The Financial Stability Oversight Council will discuss President Donald Trump’s April memorandum instructing the FSOC chair, U.S. Treasury Secretary Steven Mnuchin, to examine how the council makes the designations, according to a notice from the U.S. Treasury on Monday.

The May 8 meeting will also address Trump’s executive order in February to review the 2010 Dodd-Frank Wall Street reform law that created the council and designations, which were intended to prevent a repeat of the 2007-2009 financial crisis and recession. The order requires Mnuchin to submit possible regulatory changes and legislation modifying Dodd-Frank by June 3.

The council will also be briefed on a nonbank financial company currently designated as too big to fail, which was not identified. By law, the annual evaluations can lead to lifting a company’s designation. The meeting is closed to the public.

While Treasury’s announcement did not name the firm to be discussed, only two insurance companies, American International Group, and Prudential Financial, currently have the label.

Some companies are wary of the “systemically important” designation because it forces them to hold on to capital and creates extra oversight they say is burdensome.

Republican senators wrote to Mnuchin in March saying the current designation process lacks transparency and consistency and that the label creates additional costs for firms while maintaining the possibility of a future bailout.

Proponents say the council of experts can identify banks and nonbanks that are large enough to devastate the financial system should they fall into distress.
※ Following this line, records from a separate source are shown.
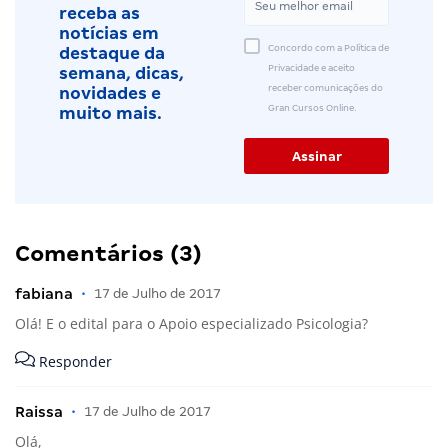
receba as
notícias em
Concordo com a Política de
destaque da
Privacidade e aceito
semana, dicas,
receber comunicações do
novidades e
Gran Cursos Online.
muito mais.
Comentários (3)
fabiana
•
17 de Julho de 2017
Olá! E o edital para o Apoio especializado Psicologia?
Responder
Raissa
•
17 de Julho de 2017
Olá,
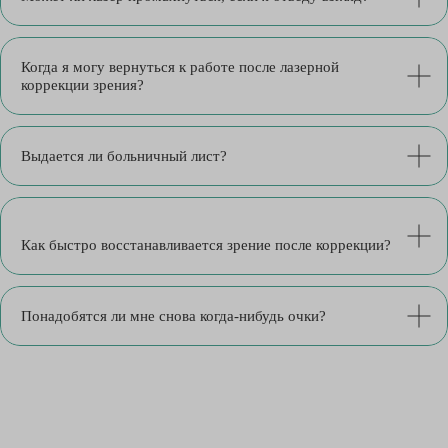
Когда я могу вернуться к работе после лазерной
коррекции зрения?
Выдается ли больничный лист?
Как быстро восстанавливается зрение после коррекции?
Понадобятся ли мне снова когда-нибудь очки?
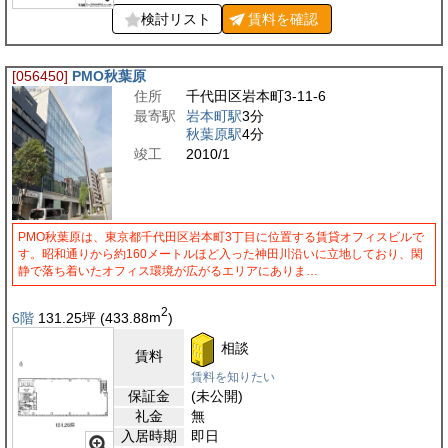
検討リスト
賃料を
確認
[056450]
PMO秋葉原
住所
千代田区岩本町3-11-6
最寄駅
岩本町駅
3分
秋葉原駅
4分
竣工
2010/1
PMO秋葉原は、東京都千代田区岩本町3丁目に位置する賃貸オフィスビルで
す。昭和通りから約160メートルほど入った神田川沿いに立地しており、閑
静で落ち着いたオフィス環境が広がるエリアにありま…
2
6階
131.25
坪
(433.88
m
)
相談
賃料
賃料を知りたい
保証金
(未公開)
礼金
無
入居時期
即日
They argue the firms should be required to take precautions to quarantine any possible problems.

This will be the second FSOC meeting that Mnuchin has chaired since he was confirmed in February.

The former Goldman Sachs Group Inc. executive and movie producer has expressed skepticism about the council, saying during his confirmation hearings he would like to investigate its workings.

AIG, which received a $182 billion government bailout during the crisis, has recently taken steps to shrink. That could be part of an attempt to shed the designation.

Meanwhile, MetLife Inc. successfully fought in court to have its designation removed. The FSOC appealed the decision, and the largest U.S. life insurer recently asked to have the case put on pause during Trump’s review.